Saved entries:
◇ ◇ ◇ ◇ ◇

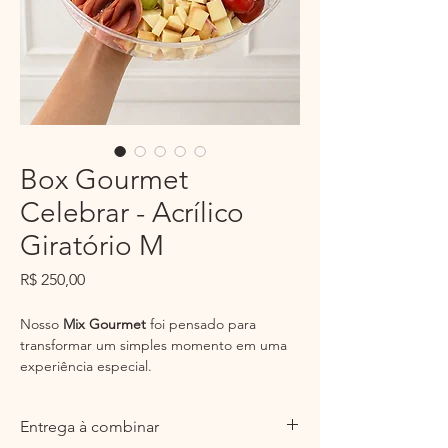
Box Gourmet
Celebrar - Acrílico
Giratório M
Preço
R$ 250,00
Nosso
Mix Gourmet
foi pensado para
transformar um simples momento em uma
experiência especial.
Uma combinação equilibrada de sabores,
Entrega à combinar
texturas e delicadeza, apresentada em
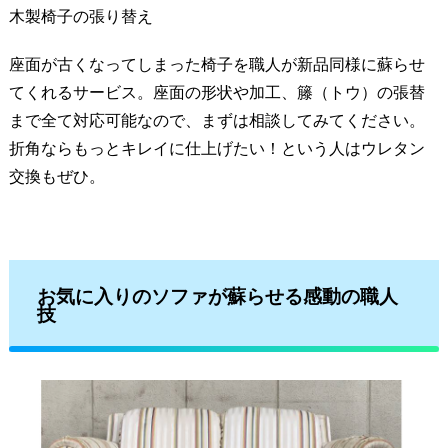
木製椅子の張り替え
座面が古くなってしまった椅子を職人が新品同様に蘇らせ
てくれるサービス。座面の形状や加工、籐（トウ）の張替
まで全て対応可能なので、まずは相談してみてください。
折角ならもっとキレイに仕上げたい！という人はウレタン
交換もぜひ。
お気に入りのソファが蘇らせる感動の職人
技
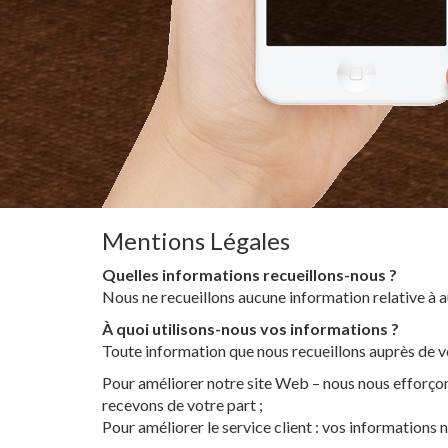
Mentions Légales
Quelles informations recueillons-nous ?
Nous ne recueillons aucune information relative à a
À quoi utilisons-nous vos informations ?
Toute information que nous recueillons auprès de vou
Pour améliorer notre site Web – nous nous efforçon
recevons de votre part ;
Pour améliorer le service client : vos informations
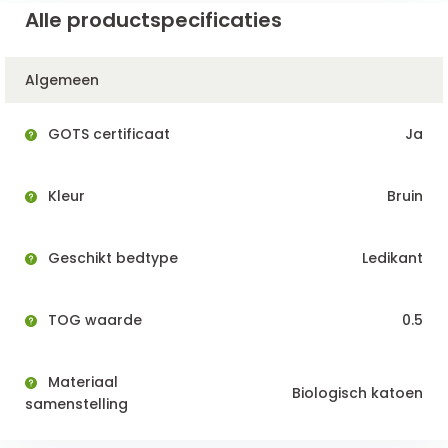
Alle productspecificaties
Algemeen
GOTS certificaat
Ja
Kleur
Bruin
Geschikt bedtype
Ledikant
TOG waarde
0.5
Materiaal
Biologisch katoen
samenstelling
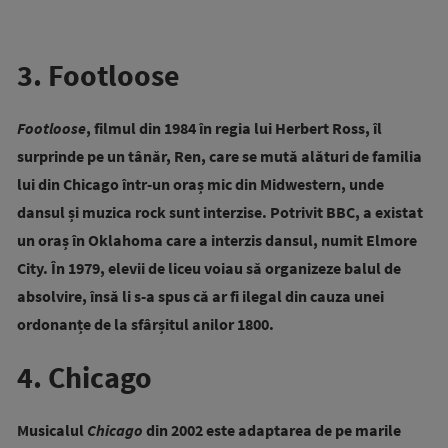
3. Footloose
Footloose
, filmul din 1984 în regia lui Herbert Ross, îl
surprinde pe un tânăr, Ren, care se mută alături de familia
lui din Chicago într-un oraș mic din Midwestern, unde
dansul și muzica rock sunt interzise. Potrivit BBC, a existat
un oraș în Oklahoma care a interzis dansul, numit Elmore
City. În 1979, elevii de liceu voiau să organizeze balul de
absolvire, însă li s-a spus că ar fi ilegal din cauza unei
ordonanțe de la sfârșitul anilor 1800.
4. Chicago
Musicalul
Chicago
din 2002 este adaptarea de pe marile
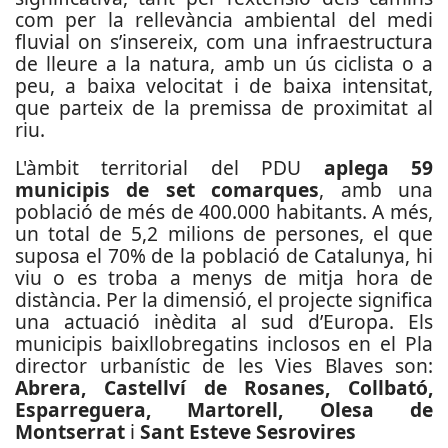
com per la rellevància ambiental del medi
fluvial on s’insereix, com una infraestructura
de lleure a la natura, amb un ús ciclista o a
peu, a baixa velocitat i de baixa intensitat,
que parteix de la premissa de proximitat al
riu.
L'àmbit territorial del PDU
aplega 59
municipis de set comarques
, amb una
població de més de 400.000 habitants. A més,
un total de 5,2 milions de persones, el que
suposa el 70% de la població de Catalunya, hi
viu o es troba a menys de mitja hora de
distància. Per la dimensió, el projecte significa
una actuació inèdita al sud d’Europa. Els
municipis baixllobregatins inclosos en el Pla
director urbanístic de les Vies Blaves son:
Abrera, Castellví de Rosanes, Collbató,
Esparreguera, Martorell, Olesa de
Montserrat
i
Sant Esteve Sesrovires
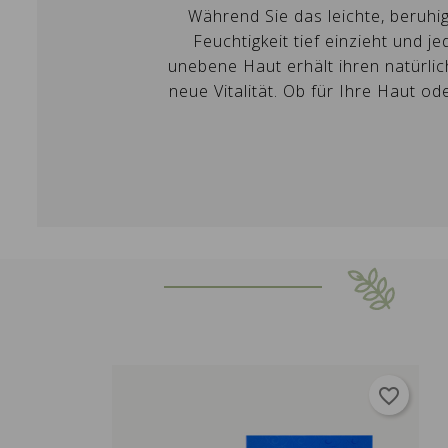
Während Sie das leichte, beruhi
add_circle_outline
Feuchtigkeit tief einzieht und 
unebene Haut erhält ihren natürlic
neue Vitalität. Ob für Ihre Haut od
favorite_border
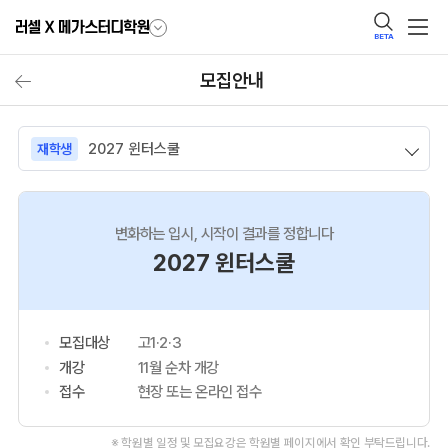
BETA
모집안내
2027 윈터스쿨
재학생
변화하는 입시, 시작이 결과를 정합니다
2027 윈터스쿨
모집대상
고1·2·3
개강
11월 순차 개강
접수
현장 또는 온라인 접수
※ 학원별 일정 및 모집요강은 학원별 페이지에서 확인 부탁드립니다.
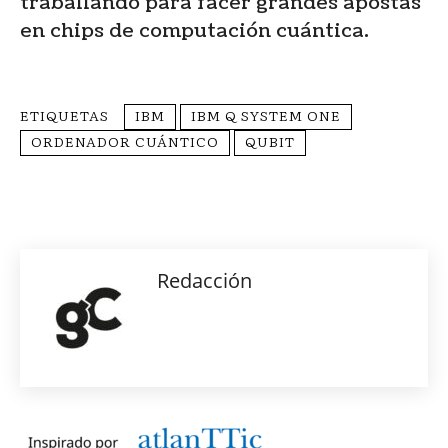
traballando para facer grandes apostas
en chips de computación cuántica.
ETIQUETAS
IBM
IBM Q SYSTEM ONE
ORDENADOR CUÁNTICO
QUBIT
Redacción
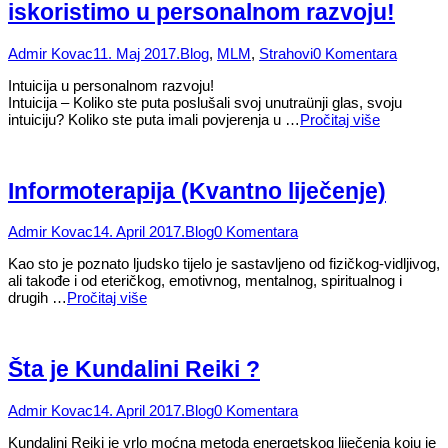
iskoristimo u personalnom razvoju!
Admir Kovac
11. Maj 2017.
Blog
,
MLM
,
Strahovi
0 Komentara
Intuicija u personalnom razvoju!
Intuicija – Koliko ste puta poslušali svoj unutraünji glas, svoju
intuiciju? Koliko ste puta imali povjerenja u …
Pročitaj više
Informoterapija (Kvantno liječenje)
Admir Kovac
14. April 2017.
Blog
0 Komentara
Kao sto je poznato ljudsko tijelo je sastavljeno od fizičkog-vidljivog,
ali takođe i od eteričkog, emotivnog, mentalnog, spiritualnog i
drugih …
Pročitaj više
Šta je Kundalini Reiki ?
Admir Kovac
14. April 2017.
Blog
0 Komentara
Kundalini Reiki je vrlo moćna metoda energetskog liječenja koju je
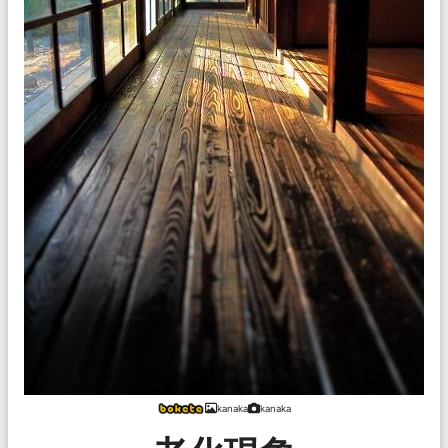
kanaka
kanaka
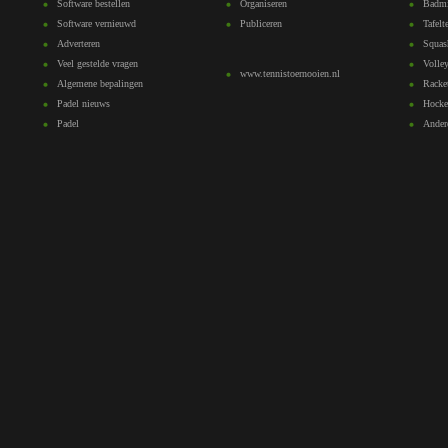
Software bestellen
Organiseren
Badmi
Software vernieuwd
Publiceren
Tafelt
Adverteren
Squas
Veel gestelde vragen
Volley
www.tennistoernooien.nl
Algemene bepalingen
Racke
Padel nieuws
Hocke
Padel
Ander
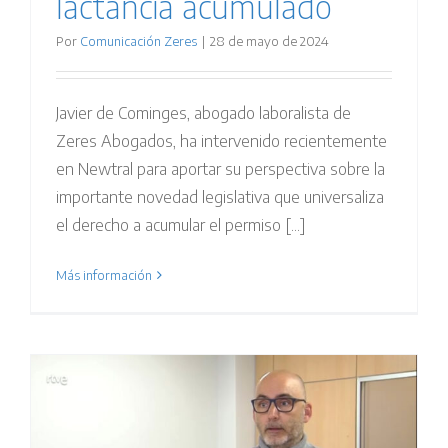
lactancia acumulado
Por
Comunicación Zeres
|
28 de mayo de 2024
Javier de Cominges, abogado laboralista de
Zeres Abogados, ha intervenido recientemente
en Newtral para aportar su perspectiva sobre la
importante novedad legislativa que universaliza
el derecho a acumular el permiso [...]
Más información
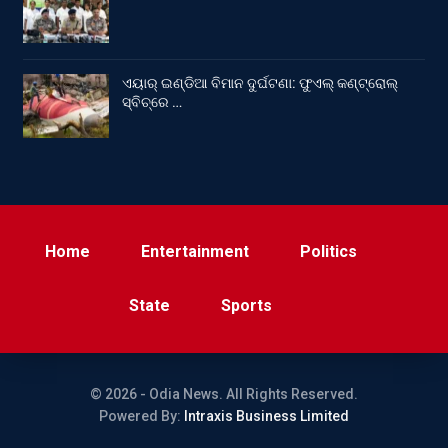
ଏୟାର୍ ଇଣ୍ଡିଆ ବିମାନ ଦୁର୍ଘଟଣା: ଫୁଏଲ୍‌ କଣ୍ଟ୍ରୋଲ୍‌
ସ୍ବିଚ୍‌ରେ …
Home
Entertainment
Politics
State
Sports
© 2026 - Odia News. All Rights Reserved.
Powered By:
Intraxis Business Limited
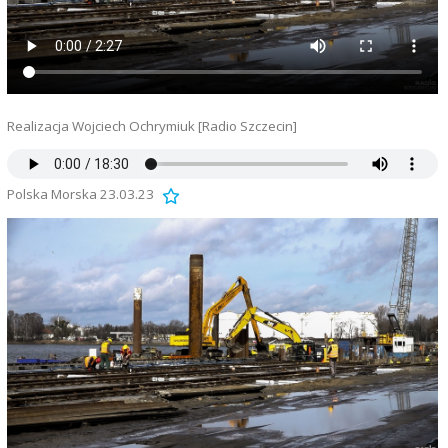
Realizacja Wojciech Ochrymiuk [Radio Szczecin]
Polska Morska 23.03.23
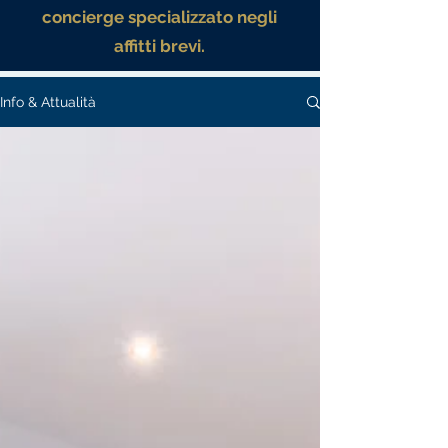
concierge specializzato negli
affitti brevi.
Info & Attualità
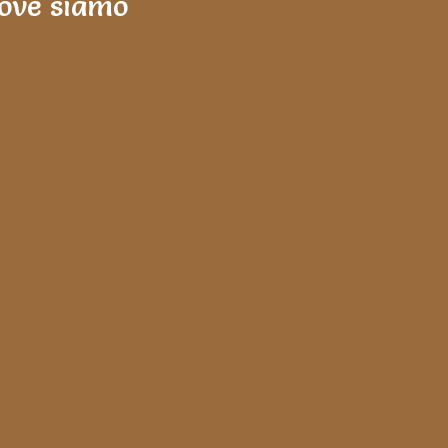
ove siamo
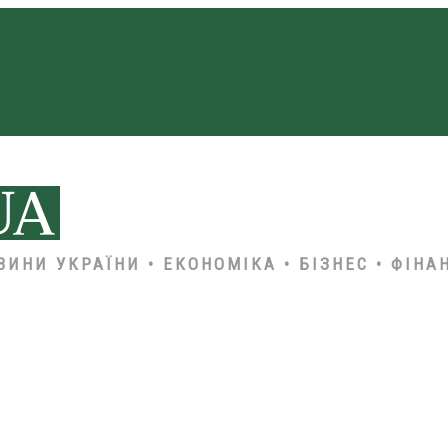
ВИНИ УКРАЇНИ • ЕКОНОМІКА • БІЗНЕС • ФІНА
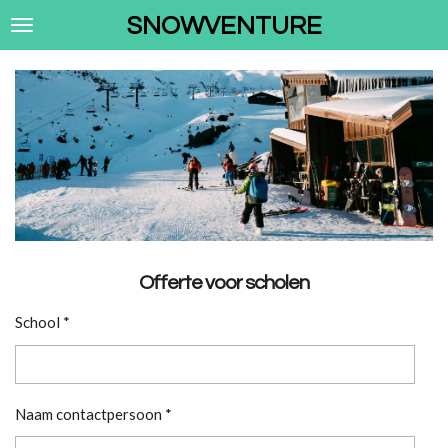
Ga
SNOWVENTURE
direct
naar
de
hoofdinhoud
Offerte voor scholen
School *
Naam contactpersoon *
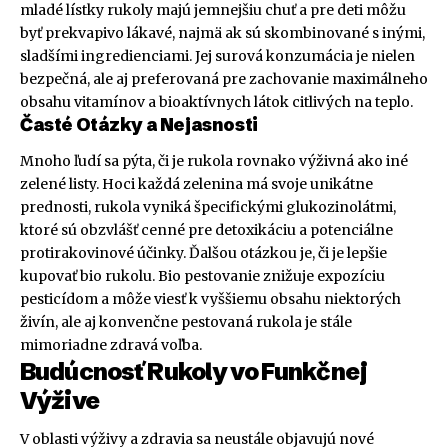
mladé lístky rukoly majú jemnejšiu chuť a pre deti môžu
byť prekvapivo lákavé, najmä ak sú skombinované s inými,
sladšími ingredienciami. Jej surová konzumácia je nielen
bezpečná, ale aj preferovaná pre zachovanie maximálneho
obsahu vitamínov a bioaktívnych látok citlivých na teplo.
Časté Otázky a Nejasnosti
Mnoho ľudí sa pýta, či je rukola rovnako výživná ako iné
zelené listy. Hoci každá zelenina má svoje unikátne
prednosti, rukola vyniká špecifickými glukozinolátmi,
ktoré sú obzvlášť cenné pre detoxikáciu a potenciálne
protirakovinové účinky. Ďalšou otázkou je, či je lepšie
kupovať bio rukolu. Bio pestovanie znižuje expozíciu
pesticídom a môže viesť k vyššiemu obsahu niektorých
živín, ale aj konvenčne pestovaná rukola je stále
mimoriadne zdravá voľba.
Budúcnosť Rukoly vo Funkčnej
Výžive
V oblasti výživy a zdravia sa neustále objavujú nové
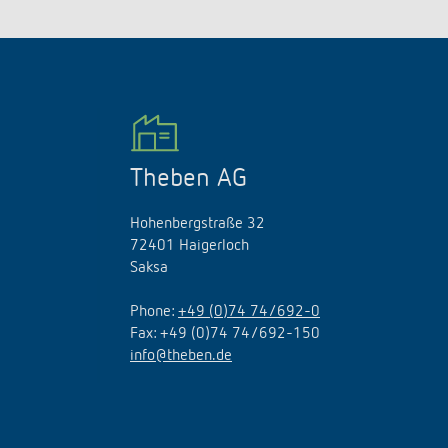
Theben AG
Hohenbergstraße 32
72401 Haigerloch
Saksa
Phone:
+49 (0)74 74/692-0
Fax: +49 (0)74 74/692-150
info@theben.de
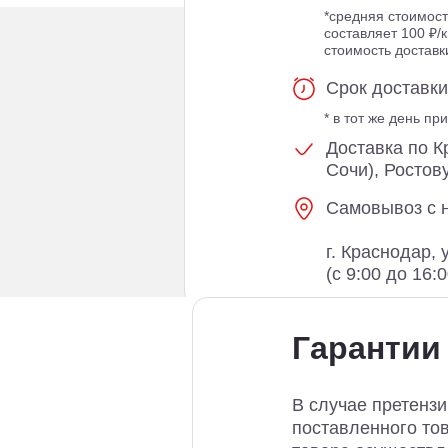
*средняя стоимост
составляет 100 ₽/к
стоимость достав
Срок доставки
* в тот же день п
Доставка по К
Сочи), Ростов
Самовывоз с 
г. Краснодар, 
(с 9:00 до 16:
Гарантии
В случае претензи
поставленного тов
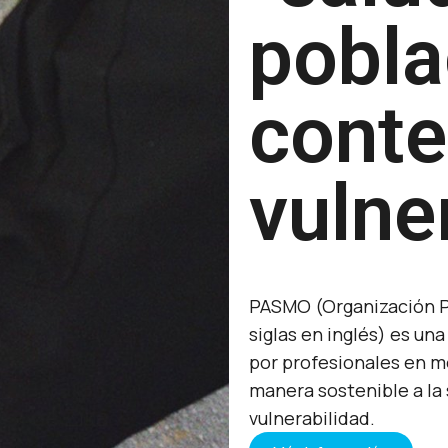
pobla
conte
vulne
PASMO (Organización P
siglas en inglés) es u
por profesionales en m
manera sostenible a la
vulnerabilidad.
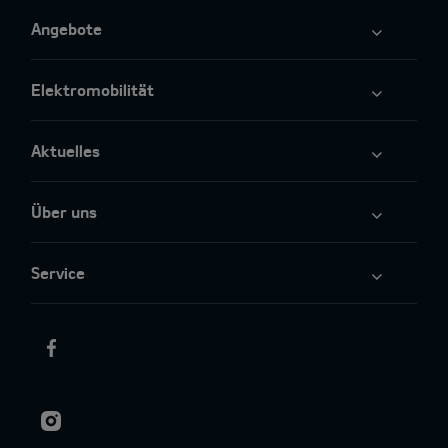
Angebote
Elektromobilität
Aktuelles
Über uns
Service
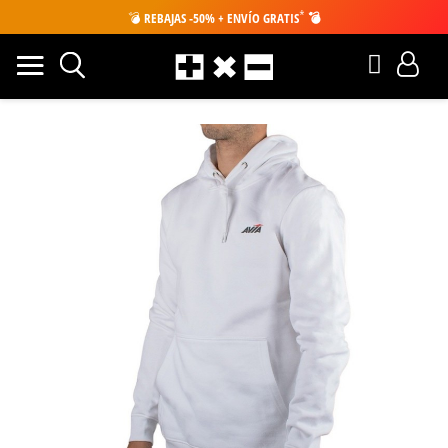
*
💣
REBAJAS -50% + ENVÍO GRATIS
💣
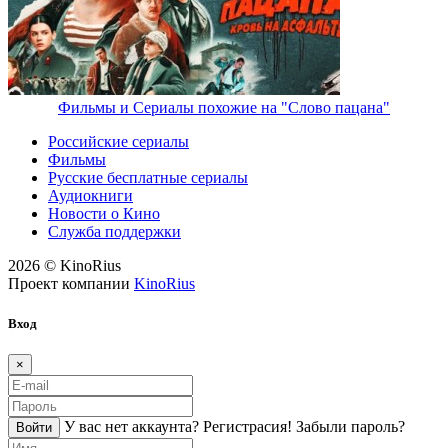
Фильмы и Сериалы похожие на "Слово пацана"
Российские сериалы
Фильмы
Русские бесплатные сериалы
Аудиокниги
Новости о Кино
Служба поддержки
2026 © KinoRius
Проект компании
KinoRius
Вход
×
У вас нет аккаунта?
Регистраcия!
Забыли пароль?
Войти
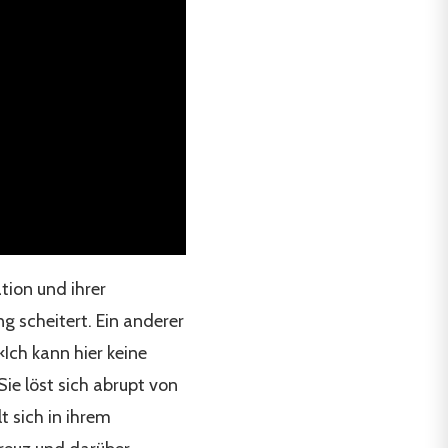
tion und ihrer
ng scheitert. Ein anderer
 «Ich kann hier keine
Sie löst sich abrupt von
t sich in ihrem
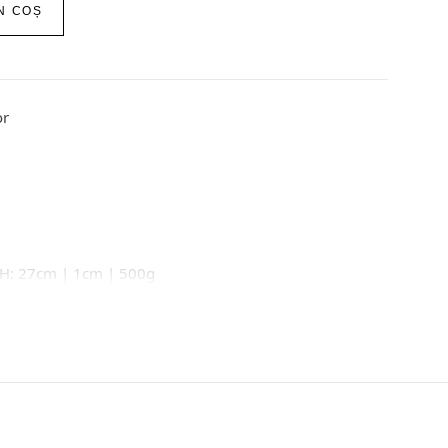
N COȘ
or
| H: 27cm | 1cm | 500g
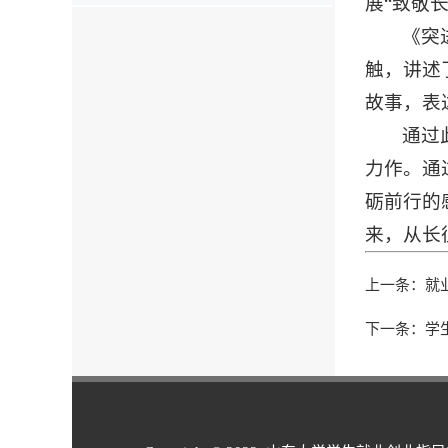
展“致敬
《突
触，讲述
故事，表
通过
力作。通
砺前行的
来，从长
上一条：
就
下一条：
学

◇ ◇ ◇ ◇ ◇

Task item:
Of the records above, copy each line that includes "Koliko".

Task response:
Intuicija – Koliko ste puta poslušali svoj unutraünji glas, svoju
intuiciju? Koliko ste puta imali povjerenja u …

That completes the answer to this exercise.